How to Get Absolutely Nothing Done


Honestly, it’s a skill that I’ve worked really hard to perfect over the course of many, many years. It’s not for the faint of heart. It takes a lot of dedication but, in the end, it’s absolutely worth it! And that’s why, today, I’m going to share how you, too, can become a master of getting absolutely nothing done.

Step One: Commit yourself to the cause. This is probably the number one hardest part of managing to get absolutely nothing done. If you can’t fully commit and take this thing seriously, you’re bound to fail right out the gate. Be committed. Be dedicated. Don’t give in and do that thing!

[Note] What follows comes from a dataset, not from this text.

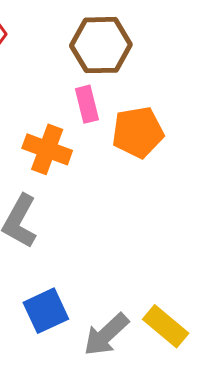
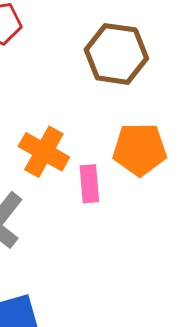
pink rectangle: (87, 104) -> (89, 184), moved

Step Two: Pick up your phone. You heard me, pick it up! Scroll through your notifications. Nothing grabbing your attention there? Okay, tap the tempting little icon to open up Facebook. Scroll mindlessly through your newsfeed. Then move on to Instagram, scroll; Twitter, scroll; TikTok, scroll… you get the idea? Find today’s rabbit hole and dive in!

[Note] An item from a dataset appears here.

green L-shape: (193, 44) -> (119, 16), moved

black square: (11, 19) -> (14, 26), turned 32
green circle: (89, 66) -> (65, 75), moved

Step Three: Dig in deeper! Grab your larger screen tablet, open up your laptop, or fire up your desktop machine of choice. Some of those rabbit holes you jumped into on your phone require more in-depth Google research for no reason other than because you can. That should take up a tidy bit of time, and because you’re so deep down the rabbit hole, there’s definitely no time right now to be doing that thing!

Step Four: Dinner. Oh my, would you look at the time? Realize that you are, indeed, feeling a bit peckish. Shuffle on out to the kitchen. Open up the pantry door and look over the options. Open up the fridge and just stare into that too for a bit. Remember that cool recipe video you watched earlier and decide to do that.

Step Five: Distraction. Get drawn into an ad for some useless thing you’d never in a million years have thought about while trying to follow the video recipe. Grab a bag of chips to eat instead and spend the next several hours online shopping and adding things to your carts (yes, multiple carts, at multiple stores, while searching for the best price with free shipping) that you have no intention of actually buying.

Step Six: Yawn! Oh, damn! It’s waaaaay past my bedtime. I guess I’ll need to try to get that thing done tomorrow instead. Goodnight, internet.